[Saved data entries]

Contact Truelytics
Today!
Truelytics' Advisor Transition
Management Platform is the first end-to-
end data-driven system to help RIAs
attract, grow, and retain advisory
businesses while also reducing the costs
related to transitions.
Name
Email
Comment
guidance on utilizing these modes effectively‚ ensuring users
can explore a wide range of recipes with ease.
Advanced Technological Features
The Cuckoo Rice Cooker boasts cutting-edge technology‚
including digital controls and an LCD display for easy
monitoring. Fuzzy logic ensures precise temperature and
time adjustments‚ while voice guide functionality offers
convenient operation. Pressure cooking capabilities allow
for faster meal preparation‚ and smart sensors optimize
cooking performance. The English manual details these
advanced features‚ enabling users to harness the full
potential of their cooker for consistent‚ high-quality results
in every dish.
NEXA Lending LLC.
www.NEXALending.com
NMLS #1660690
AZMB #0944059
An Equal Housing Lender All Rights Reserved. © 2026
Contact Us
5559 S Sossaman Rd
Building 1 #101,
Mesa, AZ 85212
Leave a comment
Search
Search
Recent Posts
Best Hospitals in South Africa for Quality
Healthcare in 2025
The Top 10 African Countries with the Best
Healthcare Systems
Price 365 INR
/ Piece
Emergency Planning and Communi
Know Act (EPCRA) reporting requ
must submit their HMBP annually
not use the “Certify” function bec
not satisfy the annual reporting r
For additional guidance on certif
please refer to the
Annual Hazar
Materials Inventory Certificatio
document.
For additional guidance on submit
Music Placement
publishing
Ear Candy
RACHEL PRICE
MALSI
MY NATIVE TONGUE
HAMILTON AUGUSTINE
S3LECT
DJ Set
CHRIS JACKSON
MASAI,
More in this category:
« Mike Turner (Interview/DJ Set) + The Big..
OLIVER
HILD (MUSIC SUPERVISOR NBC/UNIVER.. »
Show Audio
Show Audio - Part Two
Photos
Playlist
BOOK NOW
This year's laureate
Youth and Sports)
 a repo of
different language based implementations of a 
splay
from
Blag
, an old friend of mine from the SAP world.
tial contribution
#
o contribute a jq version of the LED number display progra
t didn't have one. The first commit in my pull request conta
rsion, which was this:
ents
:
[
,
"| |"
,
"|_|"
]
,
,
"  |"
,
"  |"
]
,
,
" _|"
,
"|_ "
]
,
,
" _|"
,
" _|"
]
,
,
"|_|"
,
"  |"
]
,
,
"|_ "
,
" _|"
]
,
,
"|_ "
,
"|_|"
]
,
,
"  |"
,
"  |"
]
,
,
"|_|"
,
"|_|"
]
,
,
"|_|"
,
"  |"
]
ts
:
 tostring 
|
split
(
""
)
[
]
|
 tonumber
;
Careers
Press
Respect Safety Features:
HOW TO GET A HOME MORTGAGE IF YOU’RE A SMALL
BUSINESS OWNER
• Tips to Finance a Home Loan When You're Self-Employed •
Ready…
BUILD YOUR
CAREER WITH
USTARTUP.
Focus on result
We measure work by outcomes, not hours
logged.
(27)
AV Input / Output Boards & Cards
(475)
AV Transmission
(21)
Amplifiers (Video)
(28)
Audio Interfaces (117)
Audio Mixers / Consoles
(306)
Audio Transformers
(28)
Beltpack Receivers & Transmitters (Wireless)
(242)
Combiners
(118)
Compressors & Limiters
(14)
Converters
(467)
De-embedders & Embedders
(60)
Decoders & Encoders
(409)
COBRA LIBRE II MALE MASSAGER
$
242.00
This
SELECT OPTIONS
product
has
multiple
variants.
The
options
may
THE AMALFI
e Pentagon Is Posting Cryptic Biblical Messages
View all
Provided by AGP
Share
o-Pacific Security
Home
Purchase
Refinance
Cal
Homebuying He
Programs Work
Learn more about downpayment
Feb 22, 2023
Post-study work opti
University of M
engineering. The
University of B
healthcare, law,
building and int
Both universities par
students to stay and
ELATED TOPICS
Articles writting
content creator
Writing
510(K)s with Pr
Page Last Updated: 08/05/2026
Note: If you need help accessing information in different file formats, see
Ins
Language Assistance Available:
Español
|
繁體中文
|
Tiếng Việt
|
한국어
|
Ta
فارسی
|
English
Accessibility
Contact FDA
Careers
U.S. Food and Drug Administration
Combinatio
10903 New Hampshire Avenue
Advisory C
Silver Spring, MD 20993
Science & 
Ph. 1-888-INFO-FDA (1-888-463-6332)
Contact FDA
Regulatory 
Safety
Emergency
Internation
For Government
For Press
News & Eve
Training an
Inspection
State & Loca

* _Work task_: Filter the records down to the lines that contain the string "Emergency", and copy those lines.

* _Task result_:
Emergency Planning and Communi
Emergency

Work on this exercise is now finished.